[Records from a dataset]

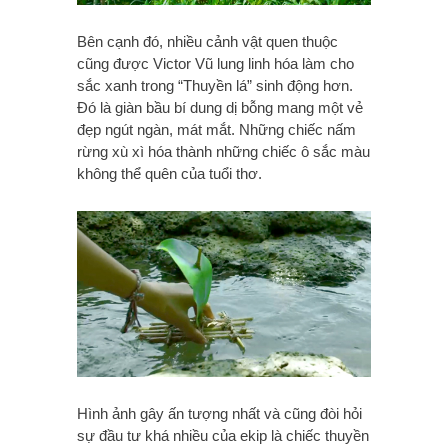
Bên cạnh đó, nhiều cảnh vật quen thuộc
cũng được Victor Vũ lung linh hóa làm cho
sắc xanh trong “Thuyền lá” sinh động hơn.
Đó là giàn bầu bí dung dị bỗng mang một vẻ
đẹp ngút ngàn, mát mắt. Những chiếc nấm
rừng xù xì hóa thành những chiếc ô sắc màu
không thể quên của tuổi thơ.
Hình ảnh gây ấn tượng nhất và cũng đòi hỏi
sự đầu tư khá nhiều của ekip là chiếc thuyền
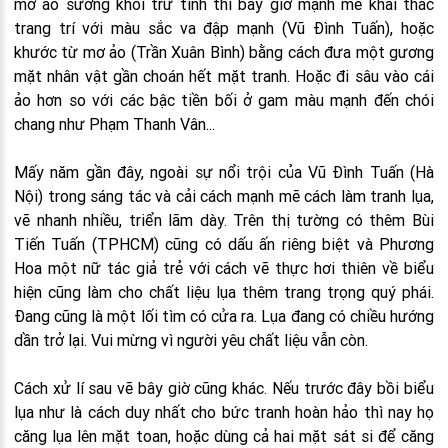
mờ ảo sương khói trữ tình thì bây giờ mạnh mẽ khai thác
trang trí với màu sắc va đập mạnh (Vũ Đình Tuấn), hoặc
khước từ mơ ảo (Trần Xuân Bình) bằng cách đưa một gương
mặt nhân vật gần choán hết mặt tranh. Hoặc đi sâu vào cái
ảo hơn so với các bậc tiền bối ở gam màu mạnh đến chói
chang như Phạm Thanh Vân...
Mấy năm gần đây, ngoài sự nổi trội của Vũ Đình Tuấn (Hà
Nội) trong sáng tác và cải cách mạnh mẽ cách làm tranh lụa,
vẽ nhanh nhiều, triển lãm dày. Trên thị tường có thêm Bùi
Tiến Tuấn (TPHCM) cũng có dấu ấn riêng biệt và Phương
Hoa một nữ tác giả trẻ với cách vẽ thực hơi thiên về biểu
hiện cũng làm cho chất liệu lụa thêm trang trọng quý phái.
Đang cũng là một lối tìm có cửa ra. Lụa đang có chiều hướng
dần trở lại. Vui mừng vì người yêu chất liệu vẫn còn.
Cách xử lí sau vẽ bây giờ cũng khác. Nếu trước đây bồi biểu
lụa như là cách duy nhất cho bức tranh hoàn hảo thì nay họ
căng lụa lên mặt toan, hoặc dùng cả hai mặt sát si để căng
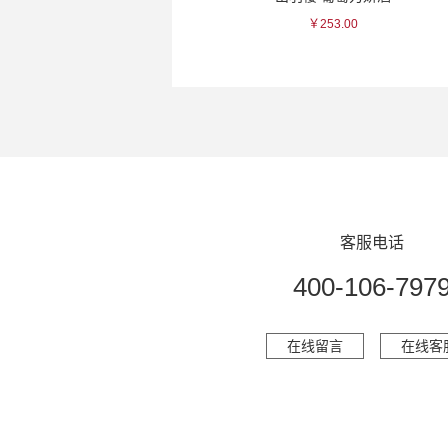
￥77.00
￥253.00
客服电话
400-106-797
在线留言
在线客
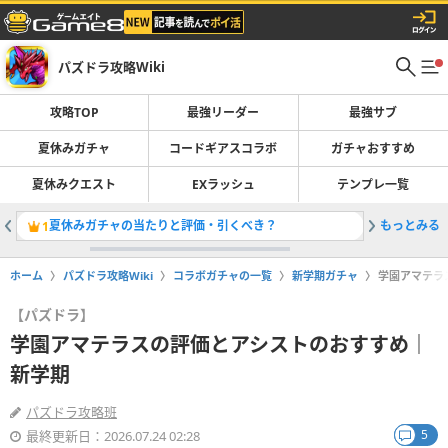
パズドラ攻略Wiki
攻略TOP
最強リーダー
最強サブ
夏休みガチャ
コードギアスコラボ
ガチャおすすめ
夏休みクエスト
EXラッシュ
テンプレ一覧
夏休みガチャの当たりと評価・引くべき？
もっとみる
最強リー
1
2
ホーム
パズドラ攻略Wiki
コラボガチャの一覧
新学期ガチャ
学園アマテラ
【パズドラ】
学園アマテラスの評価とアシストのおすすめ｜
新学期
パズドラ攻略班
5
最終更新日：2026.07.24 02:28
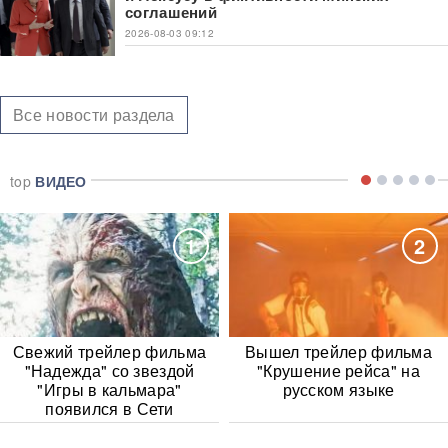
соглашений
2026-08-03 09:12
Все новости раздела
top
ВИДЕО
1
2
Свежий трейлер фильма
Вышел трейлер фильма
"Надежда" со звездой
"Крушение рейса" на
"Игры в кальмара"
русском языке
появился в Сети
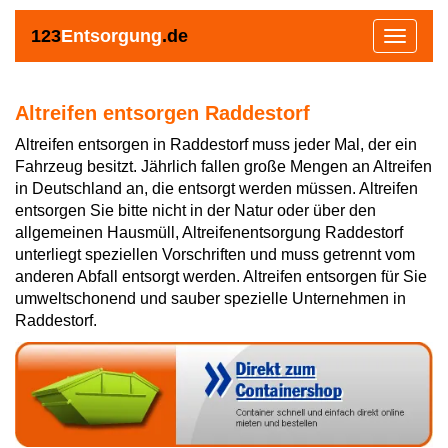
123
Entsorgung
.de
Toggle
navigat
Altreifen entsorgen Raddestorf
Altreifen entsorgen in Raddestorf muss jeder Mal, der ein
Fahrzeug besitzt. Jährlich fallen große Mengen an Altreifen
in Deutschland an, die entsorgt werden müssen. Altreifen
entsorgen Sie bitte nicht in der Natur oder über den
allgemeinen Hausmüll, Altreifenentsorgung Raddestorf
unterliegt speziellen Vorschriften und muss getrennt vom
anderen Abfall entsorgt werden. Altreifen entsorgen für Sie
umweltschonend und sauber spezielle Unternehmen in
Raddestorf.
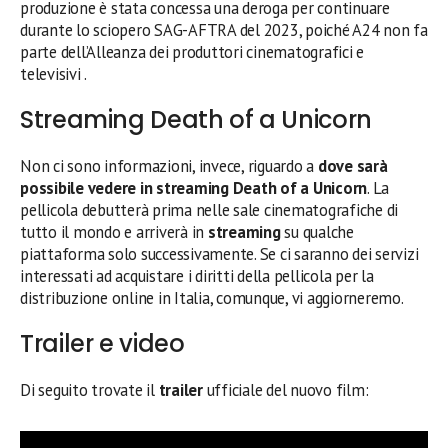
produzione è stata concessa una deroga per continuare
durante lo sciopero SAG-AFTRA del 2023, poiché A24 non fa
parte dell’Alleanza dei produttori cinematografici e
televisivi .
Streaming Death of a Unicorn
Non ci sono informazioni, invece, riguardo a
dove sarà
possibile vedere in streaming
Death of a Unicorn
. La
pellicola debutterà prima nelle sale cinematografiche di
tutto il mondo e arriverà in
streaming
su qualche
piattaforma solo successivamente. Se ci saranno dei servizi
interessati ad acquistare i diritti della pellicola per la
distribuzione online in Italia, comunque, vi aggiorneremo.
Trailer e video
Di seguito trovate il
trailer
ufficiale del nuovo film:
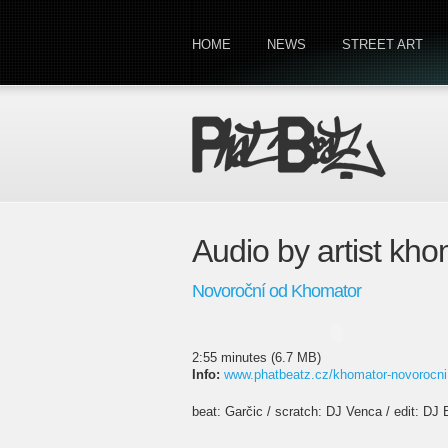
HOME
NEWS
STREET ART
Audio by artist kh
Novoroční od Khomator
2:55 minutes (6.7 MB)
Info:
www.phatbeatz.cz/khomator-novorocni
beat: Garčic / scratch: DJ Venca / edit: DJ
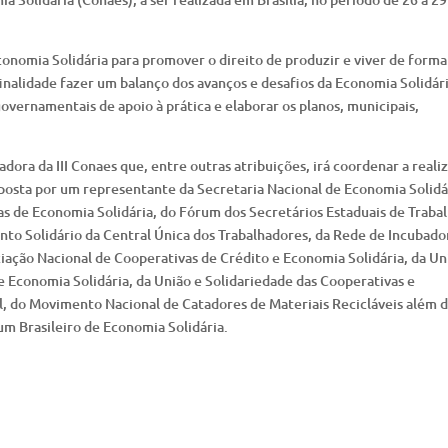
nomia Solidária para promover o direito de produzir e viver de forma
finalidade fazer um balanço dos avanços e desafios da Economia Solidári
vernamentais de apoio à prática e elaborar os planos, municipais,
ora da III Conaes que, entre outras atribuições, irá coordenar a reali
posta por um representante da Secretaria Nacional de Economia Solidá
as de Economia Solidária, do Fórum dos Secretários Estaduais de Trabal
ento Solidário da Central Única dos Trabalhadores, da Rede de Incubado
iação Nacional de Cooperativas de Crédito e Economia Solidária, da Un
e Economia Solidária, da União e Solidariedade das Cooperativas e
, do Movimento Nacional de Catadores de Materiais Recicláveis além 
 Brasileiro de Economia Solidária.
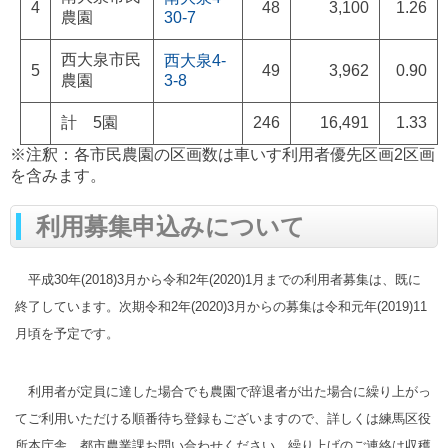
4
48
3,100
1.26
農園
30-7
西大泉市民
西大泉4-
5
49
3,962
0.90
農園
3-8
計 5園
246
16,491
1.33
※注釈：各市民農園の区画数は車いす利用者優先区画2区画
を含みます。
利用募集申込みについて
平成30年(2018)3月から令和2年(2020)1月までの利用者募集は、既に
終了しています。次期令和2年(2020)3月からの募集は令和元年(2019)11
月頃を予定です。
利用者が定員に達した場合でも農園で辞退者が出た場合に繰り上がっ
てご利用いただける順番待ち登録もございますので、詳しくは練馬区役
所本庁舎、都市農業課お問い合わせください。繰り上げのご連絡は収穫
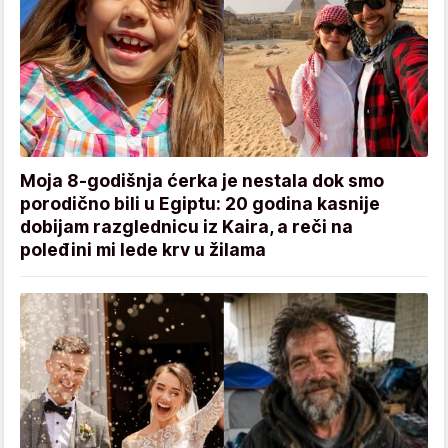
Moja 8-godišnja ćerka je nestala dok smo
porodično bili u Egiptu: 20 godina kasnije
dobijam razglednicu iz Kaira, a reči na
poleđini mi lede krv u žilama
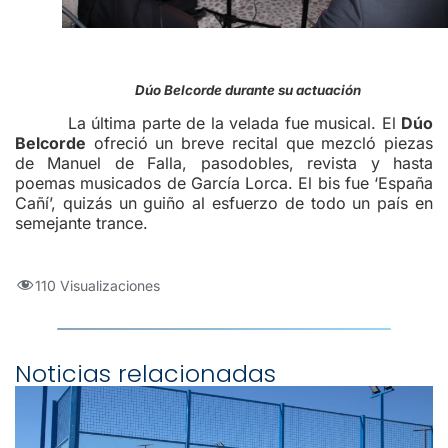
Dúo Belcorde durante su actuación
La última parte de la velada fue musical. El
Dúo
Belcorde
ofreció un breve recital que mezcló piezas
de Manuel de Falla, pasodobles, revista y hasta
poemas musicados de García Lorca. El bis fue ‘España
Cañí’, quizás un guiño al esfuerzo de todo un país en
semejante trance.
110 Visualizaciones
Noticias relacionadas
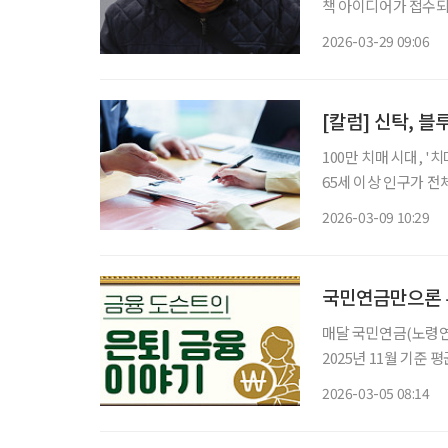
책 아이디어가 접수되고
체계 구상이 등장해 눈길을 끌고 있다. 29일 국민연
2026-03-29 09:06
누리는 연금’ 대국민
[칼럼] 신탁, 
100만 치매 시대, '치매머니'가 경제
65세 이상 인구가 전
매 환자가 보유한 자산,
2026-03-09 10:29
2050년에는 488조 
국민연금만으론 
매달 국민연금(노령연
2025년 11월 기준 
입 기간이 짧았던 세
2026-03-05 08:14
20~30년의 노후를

• _WHAT IS NEEDED_: Start with the line that holds "Cañí’, quizás un" and retype each line through the last one in the data, exactly and without pictures.

• _OUTPUT_:
Cañí’, quizás un guiño al esfuerzo de todo un país en
semejante trance.
110 Visualizaciones
Noticias relacionadas
책 아이디어가 접수되고
체계 구상이 등장해 눈길을 끌고 있다. 29일 국민연
2026-03-29 09:06
누리는 연금’ 대국민
[칼럼] 신탁, 
100만 치매 시대, '치매머니'가 경제
65세 이상 인구가 전
매 환자가 보유한 자산,
2026-03-09 10:29
2050년에는 488조 
국민연금만으론 
매달 국민연금(노령연
2025년 11월 기준 
입 기간이 짧았던 세
2026-03-05 08:14
20~30년의 노후를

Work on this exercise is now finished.